2023年1月6日、ケネディ宇宙センターのマルチペイロード・プロセッシング施設内でオリオンの中の荷物を取り出している技術者
Photo: NASA

12月30日に米フロリダ州のケネディ宇宙センターに到着したオリオンは、NASAのマルチペイロード・プロセッシング施設でフライト後の検査を受けています。NASAの技術者らは外部のアビオニクスを取り外し、宇宙船の窓とバックシェルパネルを点検し、宇宙船内から空気サンプルを採取。
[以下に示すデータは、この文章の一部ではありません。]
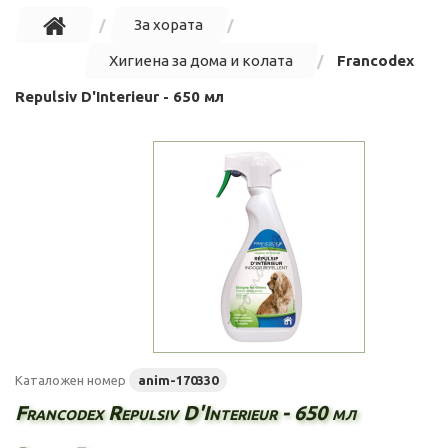
За хората
Хигиена за дома и колата
Francodex
Repulsiv D'Interieur - 650 мл
Каталожен номер
anim-170330
Francodex Repulsiv D'Interieur - 650 мл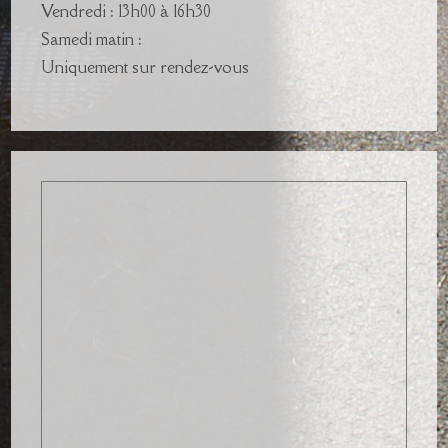
Vendredi : 13h00 à 16h30
Samedi matin :
Uniquement sur rendez-vous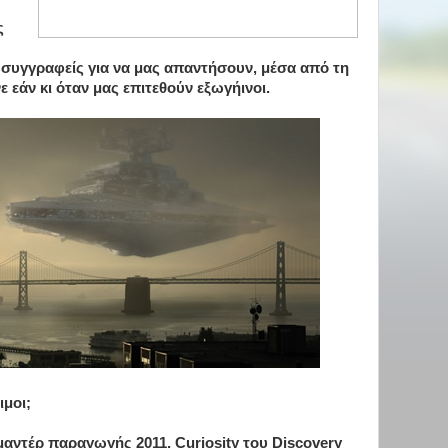
ς
ι συγγραφείς για να μας απαντήσουν, μέσα από τη
 εάν κι όταν μας επιτεθούν εξωγήινοι.
ιμοι;
μαντέρ παραγωγής 2011, Curiosity του Discovery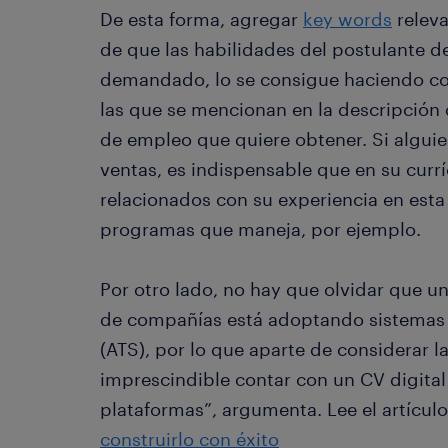
De esta forma, agregar
key words
releva
de que las habilidades del postulante de
demandado, lo se consigue haciendo coi
las que se mencionan en la descripción d
de empleo que quiere obtener. Si algui
ventas, es indispensable que en su curr
relacionados con su experiencia en esta
programas que maneja, por ejemplo.
Por otro lado, no hay que olvidar que 
de compañías está adoptando sistemas
(ATS), por lo que aparte de considerar 
imprescindible contar con un CV digital
plataformas”, argumenta. Lee el artícul
construirlo con éxito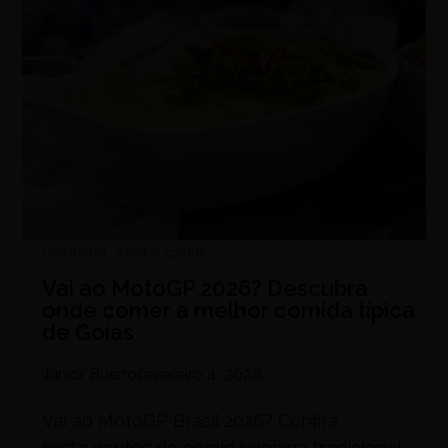
Gourmet
,
Vida e Estilo
Vai ao MotoGP 2026? Descubra
onde comer a melhor comida típica
de Goiás
Júnior Bueno
fevereiro 4, 2026
Vai ao MotoGP Brasil 2026? Confira
restaurantes de comida goiana tradicional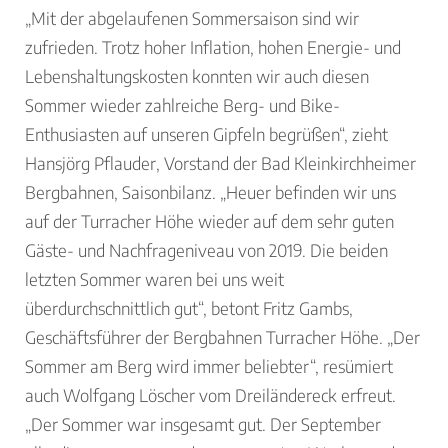
„Mit der abgelaufenen Sommersaison sind wir
zufrieden. Trotz hoher Inflation, hohen Energie- und
Lebenshaltungskosten konnten wir auch diesen
Sommer wieder zahlreiche Berg- und Bike-
Enthusiasten auf unseren Gipfeln begrüßen“, zieht
Hansjörg Pflauder, Vorstand der Bad Kleinkirchheimer
Bergbahnen, Saisonbilanz. „Heuer befinden wir uns
auf der Turracher Höhe wieder auf dem sehr guten
Gäste- und Nachfrageniveau von 2019. Die beiden
letzten Sommer waren bei uns weit
überdurchschnittlich gut“, betont Fritz Gambs,
Geschäftsführer der Bergbahnen Turracher Höhe. „Der
Sommer am Berg wird immer beliebter“, resümiert
auch Wolfgang Löscher vom Dreiländereck erfreut.
„Der Sommer war insgesamt gut. Der September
それからハッチを開け、計140万マイル(約220万km)を移動した歴史的な月周回の旅を乗り切った3体のマネキン人形も取り出しました。

帰還したペイロード

アルテミス1計画から帰還した、ムーニキン・カンポス船長とその他のアイテムたち
Photo: NASA / Cory Huston

アポロ13のエンジニアだったアルトゥーロ・カンポス氏にちなんで命名されたムーニキン・カンポス(Moonikin Campos)船長は1月10日、輸送用ケースに詰められました。

宇宙放射線、振動、加速度を記録

ムーニキン・カンポス船長をヒューストンにあるNASAジョンソン宇宙センターへの移動に向けて固定する、Lockheed Martin社のオリオンペイロード&貨物マネジャーJoe Leblanc氏
Photo: NASA / Cory Huston

このマネキンはアルテミス計画の実際の船内宇宙服を着ていて、宇宙放射線のレベルを測定するセンサーと共に送り出されたのでした。カンポス船長の座席とヘッドレストの後ろに設置された加速度センサーが、11月16日にケネディ宇宙センターの発射台からSLSが飛び立ったときの振動と重力負荷を測定。その同じセンサーは、オリオンが月から戻ってきて時速2万4600マイル(3万9590km)に達する速度で大気圏に再突入した際にも似たような負荷を記録しています。

次の目的地はジョンソン宇宙センター

カンポス船長はアルテミス1で実際のオリオン船内宇宙服を着用
Photo: NASA / Cory Huston

カンポス船長は現在、ヒューストンにあるNASAジョンソン宇宙センターに向かっています。そこでの分析によって、オリオンが深宇宙環境へ行く同様のミッションにおいて、人体をどの程度守れるのかが見極められます。

ヘルガとゾーハ

オリオンから回収されたマネキンのヘルガとゾーハ
Photo: NASA / Cory Huston

胴体部分のマネキンであるヘルガ(Helga)とゾーハ(Zohar)は、1月11日にオリオンから取り出されました。共に女性の体形を模しているのは、女性の方が宇宙放射線の有害な影響に悩まされるリスクが大きいと思われるためです。

宇宙にある危険を測定

胴体部分のマネキン2体と放射線防護ベスト「Astrorad」
Photo: NASA / Kim Shiflett

オリオンは最大で地球から26万8554マイル(約43万2194km)離れた地点を飛び、有人向け宇宙船の最遠距離を更新しました。地球の磁気圏からは遠く、放射線被ばくという点では宇宙飛行士たちにとって危険な場所です。今後の有人ミッションに備えるため、HelgaとZoharはドイツ航空宇宙センター(DLR)やイスラエルの企業StemRadなどとの共同実験(Matroshka AstroRad Radiation Experiment、MARE)に用いられたのでした。

放射線防護ベストAstrorad

放射線防護ベスト「Astrorad」を着用したZohar
Photo: NASA / Kim Shiflett

どちらのマネキンにも放射線検出器を搭載し、Helgaは比較対照として防護のない状態で、一方ZoharはAstroradという放射線防護ベストを身に着けて深宇宙へ送られました。NASAは放射線検出器を回収し、胴体部分のマネキン2体をさらなる分析のためDLRへ送ります。

スヌーピーもお忘れなく

アルテミス1についていった無重力インジケーターのスヌーピー
Photo: NASA

無重力インジケーターのスヌーピーも乗船していました。オリオンの船内宇宙服を着たぬいぐるみは、アルテミス1ミッションではクルーキャビンの中にいてCampos船長のそばで漂っている姿が確認されていましたね。

「NASAはスヌーピーとの関係をアポロ時代から維持してきました。このキャラクターはNASAの有人宇宙飛行ミッションの興奮に貢献し、大きな夢を抱くよう何世代も触発し、NASAの安全文化とミッション成功のシンボルでもあります」とNASAは述べていました。